Al-Zind alluded to the “danger posited by social media”, which is being abused by “criminal elements that aim to cause further polarisation in society and incite the youth.” He also called on the Egyptian people to follow the president’s vision and consider the progress of the economy to be their top priority.

Ahead of the 25 January Revolution’s fifth anniversary, the state has been taking various measures to quell calls for dissent and protest by different groups.

Five Muslim Brotherhood leaders were detained on charges of planning acts of violence on the revolution’s anniversary, the Ministry of Interior announced in a statement on 26 November.

According to the ministry, the alleged leaders were holding an organisational meeting at one of their “dens” in Nasr City to plan actions aimed at instigating chaos and instability.

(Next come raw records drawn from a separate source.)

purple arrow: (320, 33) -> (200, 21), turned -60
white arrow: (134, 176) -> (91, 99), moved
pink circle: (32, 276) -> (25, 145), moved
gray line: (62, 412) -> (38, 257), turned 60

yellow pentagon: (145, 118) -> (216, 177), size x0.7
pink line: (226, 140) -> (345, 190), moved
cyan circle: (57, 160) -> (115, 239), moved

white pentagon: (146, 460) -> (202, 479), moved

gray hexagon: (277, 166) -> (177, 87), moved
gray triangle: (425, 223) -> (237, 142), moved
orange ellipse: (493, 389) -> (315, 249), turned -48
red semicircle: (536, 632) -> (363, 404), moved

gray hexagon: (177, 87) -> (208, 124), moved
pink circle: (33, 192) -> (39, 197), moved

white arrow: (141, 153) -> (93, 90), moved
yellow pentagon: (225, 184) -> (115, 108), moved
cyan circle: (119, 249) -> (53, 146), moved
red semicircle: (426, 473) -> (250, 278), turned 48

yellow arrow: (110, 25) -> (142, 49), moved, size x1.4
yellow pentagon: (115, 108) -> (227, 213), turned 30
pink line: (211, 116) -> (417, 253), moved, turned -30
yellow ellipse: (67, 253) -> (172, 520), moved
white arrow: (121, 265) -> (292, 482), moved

Another eight were arrested almost two weeks later for inciting violence and planning hostile acts against the state via social media. The Marg Prosecution is investigating the incident.

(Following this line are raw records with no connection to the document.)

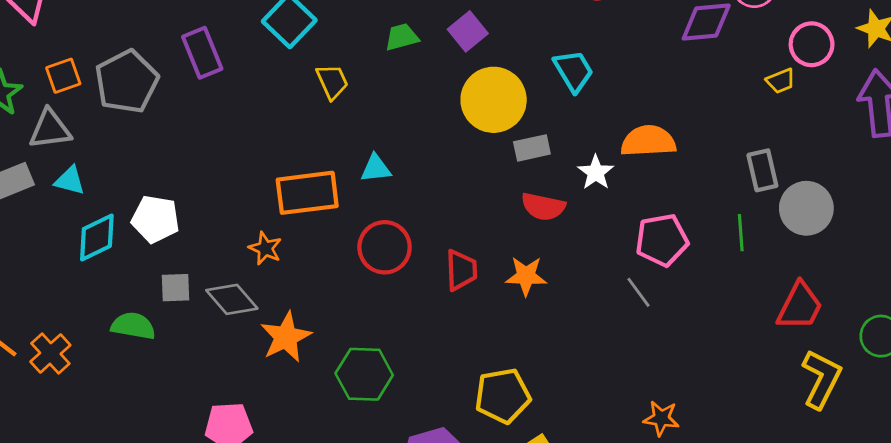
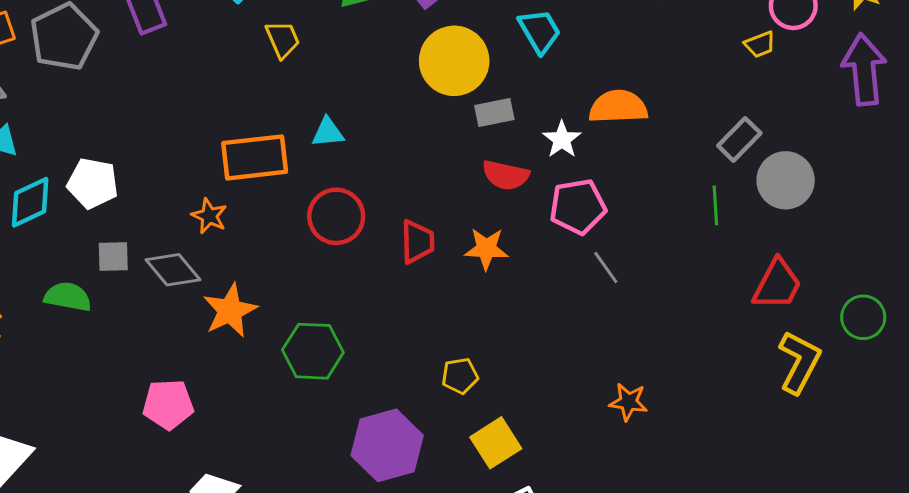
gray rectangle: (762, 170) -> (739, 139), turned 57
pink pentagon: (662, 240) -> (578, 207), moved
yellow pentagon: (503, 396) -> (460, 376), size x0.6

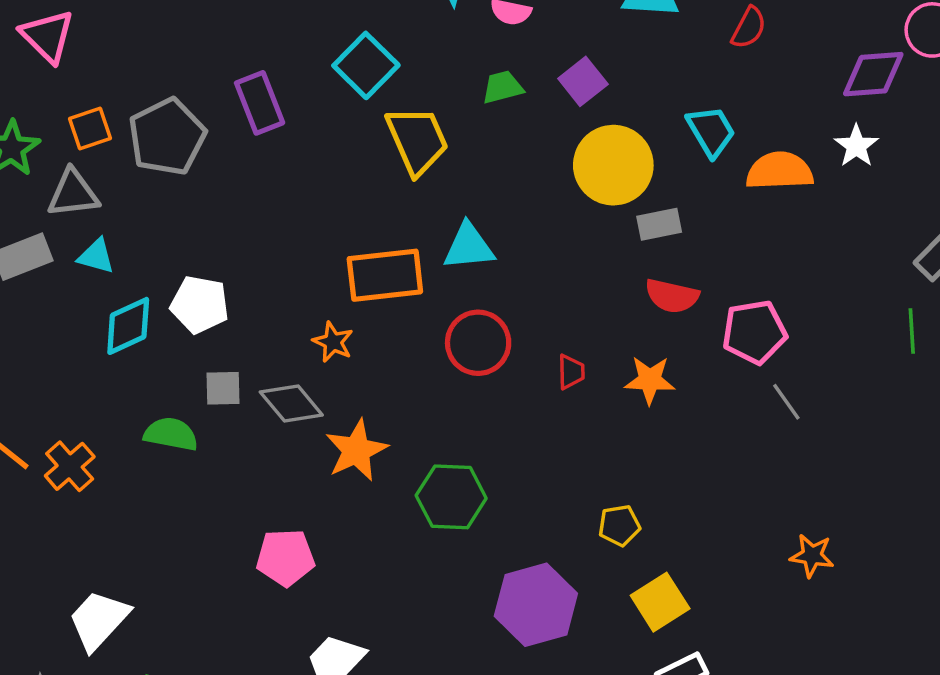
yellow trapezoid: (283, 39) -> (417, 140), size x1.6
orange semicircle: (618, 107) -> (780, 171), moved
cyan triangle: (328, 132) -> (469, 247), size x1.4
white star: (562, 139) -> (856, 146), moved
red trapezoid: (417, 242) -> (571, 372), size x0.7

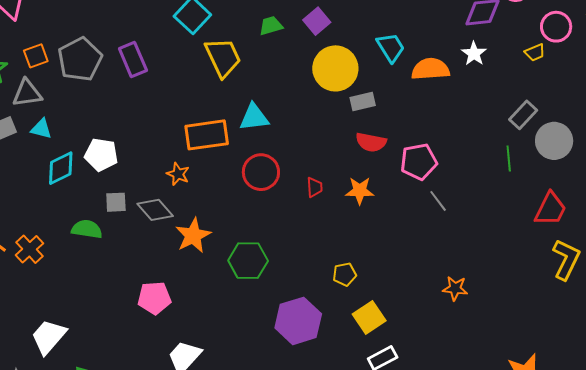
purple rectangle: (260, 103) -> (133, 60), moved

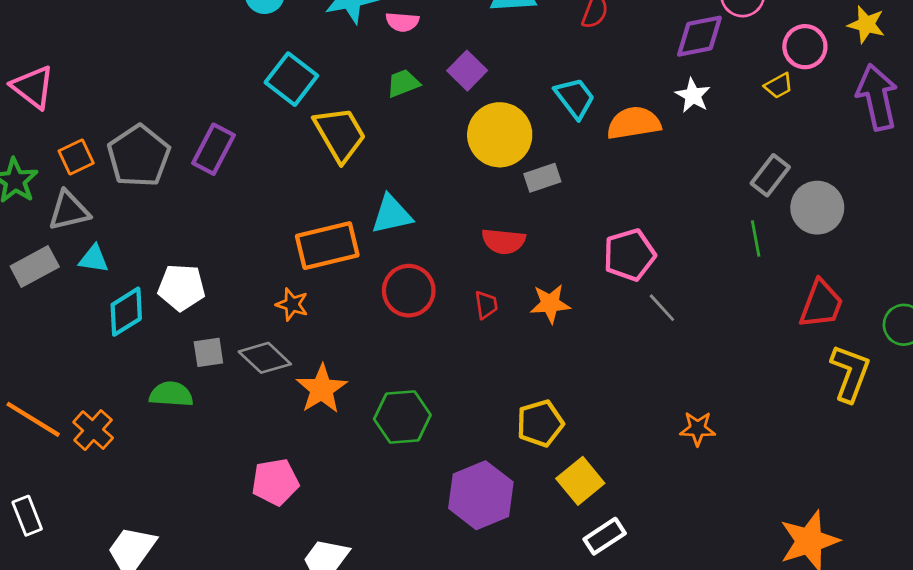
purple rectangle: (133, 60) -> (213, 149), turned 56
red semicircle: (371, 142) -> (504, 241), moved
yellow pentagon: (345, 274) -> (540, 423), size x1.4

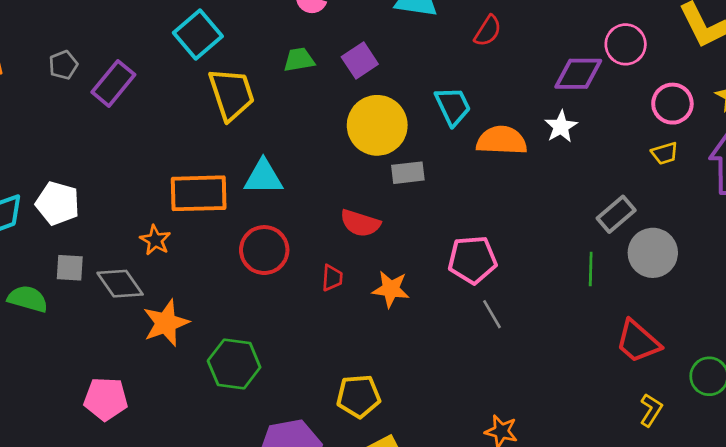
yellow trapezoid: (779, 86) -> (665, 153), moved
gray pentagon: (139, 156) -> (63, 65), moved, size x0.5
red trapezoid: (821, 304) -> (638, 342), turned 99
yellow L-shape: (850, 373) -> (651, 410), size x0.6

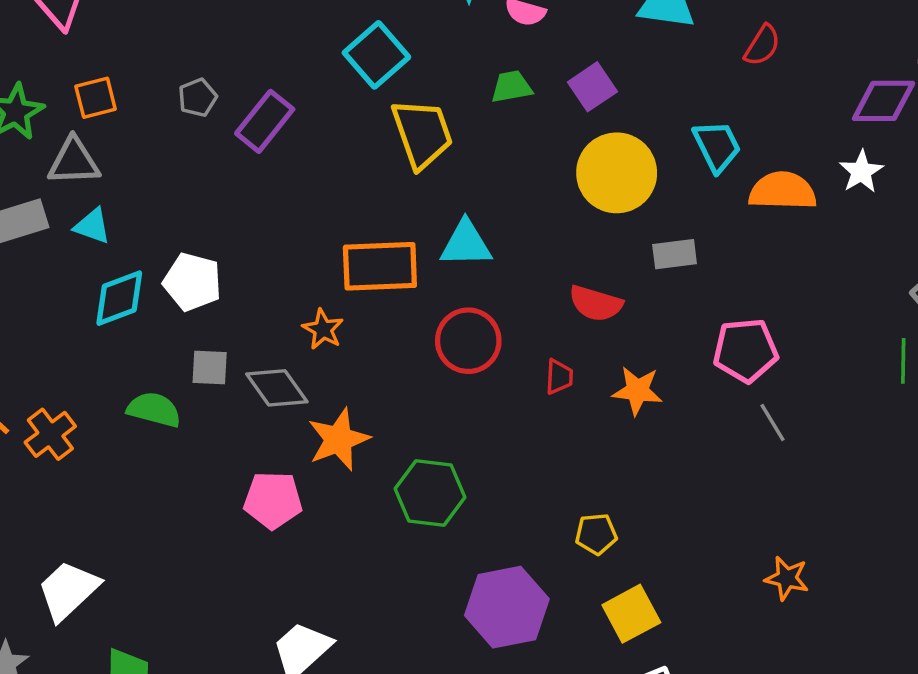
gray rectangle: (408, 173) -> (675, 254), moved
yellow pentagon: (359, 396) -> (596, 534), size x0.7
pink pentagon: (106, 399) -> (273, 500), moved

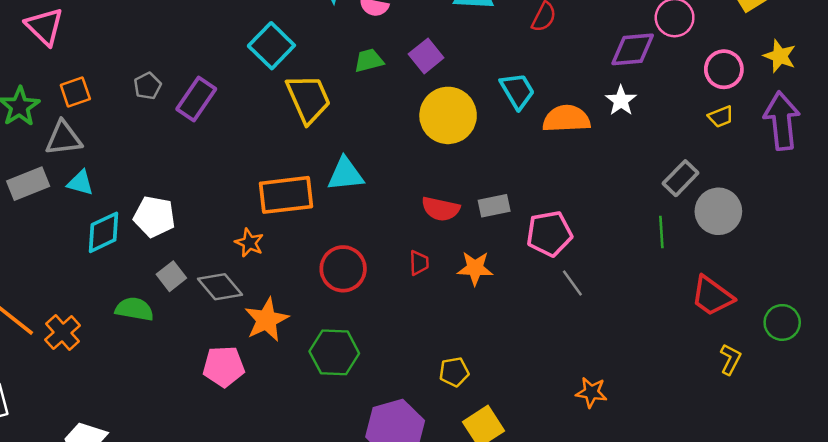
gray rectangle: (675, 254) -> (494, 206), moved
red circle: (468, 341) -> (343, 269), moved
gray square: (210, 368) -> (171, 276), turned -36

In line with the state’s aforementioned measures, the Ministry of Religious Endowments had prescribed last Friday’s sermon to tackle “The dangers of destructive calls and the need to counter them.”

It went on to discuss nationalism and obedience to leaders and “guardians” as a part of a wider duty to “obey God and serve the nation”.

Since November, social-media activists have launched several campaigns on Facebook and Twitter to call for a new uprising on 25 January 2016.

A campaign using the hash-tag “Back to Tahrir” has called on citizens to return to the square on the anniversary of the uprising.

However, there are criticisms of such campaigns from various quarters, with some accusing the campaign creators and supporters of belonging to the Muslim Brotherhood. Some critics say that citizens with genuine grievances will find opportunities to protest without the need for a general mobilization via social media.

In 2011, protests erupted on National Police Day, which officially commemorates the death of 50 police officers at the hands of British soldiers in 1952. Protesters sought to use the event to highlight abuses against citizens by police and security forces during the rule of President Hosni Mubarak.